+++ Record set +++

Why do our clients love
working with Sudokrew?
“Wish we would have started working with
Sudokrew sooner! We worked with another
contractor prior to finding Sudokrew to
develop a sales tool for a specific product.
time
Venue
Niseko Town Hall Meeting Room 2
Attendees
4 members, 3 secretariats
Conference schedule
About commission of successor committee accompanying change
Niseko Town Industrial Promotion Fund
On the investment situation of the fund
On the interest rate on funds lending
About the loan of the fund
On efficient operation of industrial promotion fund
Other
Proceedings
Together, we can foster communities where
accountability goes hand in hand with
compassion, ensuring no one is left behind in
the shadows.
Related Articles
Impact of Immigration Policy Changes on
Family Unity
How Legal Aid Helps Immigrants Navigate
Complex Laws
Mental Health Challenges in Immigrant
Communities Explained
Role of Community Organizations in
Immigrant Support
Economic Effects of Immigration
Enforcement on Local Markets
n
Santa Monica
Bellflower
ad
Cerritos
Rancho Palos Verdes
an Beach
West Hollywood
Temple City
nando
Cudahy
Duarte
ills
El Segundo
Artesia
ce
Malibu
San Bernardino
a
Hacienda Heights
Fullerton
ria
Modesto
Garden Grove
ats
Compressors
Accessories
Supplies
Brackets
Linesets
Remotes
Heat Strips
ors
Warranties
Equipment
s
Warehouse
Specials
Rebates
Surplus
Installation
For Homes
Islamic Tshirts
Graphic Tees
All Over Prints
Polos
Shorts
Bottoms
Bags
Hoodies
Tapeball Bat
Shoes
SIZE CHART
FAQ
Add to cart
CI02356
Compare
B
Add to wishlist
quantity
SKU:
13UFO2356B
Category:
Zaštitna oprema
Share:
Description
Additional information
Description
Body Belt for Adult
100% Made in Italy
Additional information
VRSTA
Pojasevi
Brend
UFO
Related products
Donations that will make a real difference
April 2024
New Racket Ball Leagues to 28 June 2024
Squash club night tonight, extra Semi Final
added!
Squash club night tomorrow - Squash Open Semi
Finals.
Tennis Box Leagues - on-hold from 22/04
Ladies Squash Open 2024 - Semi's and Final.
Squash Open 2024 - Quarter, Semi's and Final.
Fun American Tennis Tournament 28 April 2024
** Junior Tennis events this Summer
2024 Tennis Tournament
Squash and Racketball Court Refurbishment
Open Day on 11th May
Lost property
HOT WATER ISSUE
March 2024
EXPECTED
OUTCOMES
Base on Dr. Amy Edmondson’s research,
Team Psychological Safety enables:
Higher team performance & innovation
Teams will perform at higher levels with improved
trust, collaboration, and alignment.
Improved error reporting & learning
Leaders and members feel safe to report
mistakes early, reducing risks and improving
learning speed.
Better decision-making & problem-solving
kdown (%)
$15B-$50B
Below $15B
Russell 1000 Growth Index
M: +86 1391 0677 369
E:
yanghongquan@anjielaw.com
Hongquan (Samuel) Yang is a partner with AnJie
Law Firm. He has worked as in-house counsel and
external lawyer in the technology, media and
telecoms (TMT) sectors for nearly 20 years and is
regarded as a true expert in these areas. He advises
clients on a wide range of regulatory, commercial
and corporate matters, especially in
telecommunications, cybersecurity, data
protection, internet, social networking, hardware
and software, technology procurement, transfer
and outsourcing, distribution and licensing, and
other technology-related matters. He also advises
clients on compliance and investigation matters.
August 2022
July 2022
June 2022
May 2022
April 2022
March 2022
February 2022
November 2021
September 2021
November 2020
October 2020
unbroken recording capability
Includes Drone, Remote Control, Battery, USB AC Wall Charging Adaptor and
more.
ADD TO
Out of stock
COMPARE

+++

• _What you will do_
Copy back the listing above exactly, but only from the line with "and software, technology" through the line with "unbroken recording capability", both ends included.

• _Response to this task_
and software, technology procurement, transfer
and outsourcing, distribution and licensing, and
other technology-related matters. He also advises
clients on compliance and investigation matters.
August 2022
July 2022
June 2022
May 2022
April 2022
March 2022
February 2022
November 2021
September 2021
November 2020
October 2020
unbroken recording capability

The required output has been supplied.